Pre-selling: Alice Hoffman
Here’s an easy way to practice your pre-selling. Alice Hoffman. She has published eight books for children and young adults. Her recent work of non-fiction, Survival Lessons, is a source of inspiration and comfort for anyone facing a life challenge. And she has published twenty-four novels + several books of short fiction.
You have Alice Hoffman fans in your customer base.
Her new novel, The Museum of Extraordinary Things, will be released on February 18. (That gives you one month to build excitement.) Meet the players:
- Coney Island
- Corilie, the daughter of the impresario behind a boardwalk freak show.
- Eddie, a Russian immigrant who has run away from his father’s Lower East Side Orthodox community and his job as an apprentice tailor.

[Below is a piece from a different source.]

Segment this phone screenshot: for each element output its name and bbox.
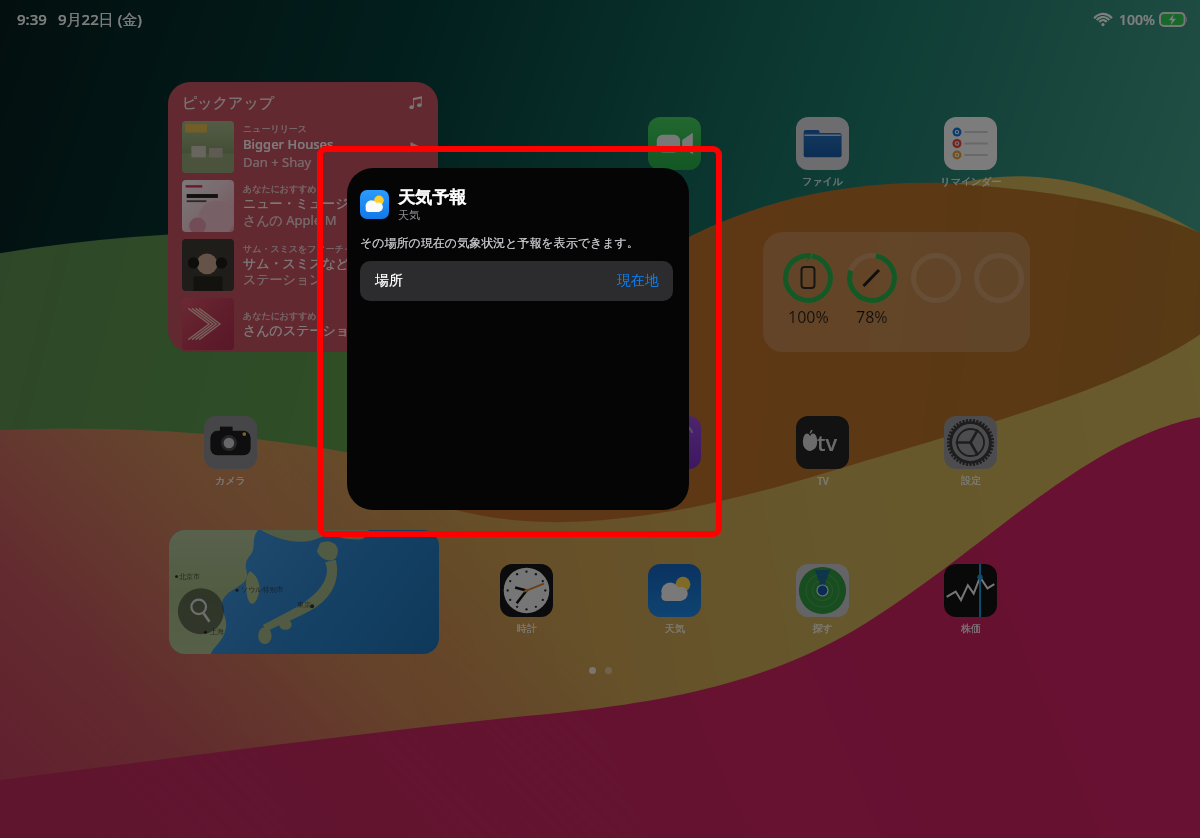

- The infamous Triangle Shirtwaist Factory fire.
Her own grandfather inspired Alice Hoffman’s new novel. You see, The Museum of Extraordinary Things is set in the early 1900s, a time when child labor was both legal and socially acceptable. One of the opening scenes of the novel takes place in a factory where a young boy is working. He sneaks away from his work when he overhears other children–the boss’s children–playing. What follows is an incident that will change the fate of all involved. This is the scene that was inspired by her grandfather. Alice’s grandfather died when he was very young and after he did, his friends published a book of his essays and writing. Alice knew about the book but could not find it. She rediscovered it after Hampshire College embarked on an ambitious project to put every Yiddish book online, her grandfather’s among them. Alice had the first part of the book translated and discovered that her grandfather had a political conversion at age 8 when he was working in a factory and overheard the boss’s children playing and swimming in a nearby lake while he was working. This real-life incident becomes inspiration for one of the most important moments in The Museum of Extraordinary Things.
Take a look at and share the trailer (below). It’s quite beautiful.
The Museum of Extraordinary Things is being compared to The Night Circus, Water for Elephants, The Amazing Adventures of Kavalier and Clay, and Geek Love.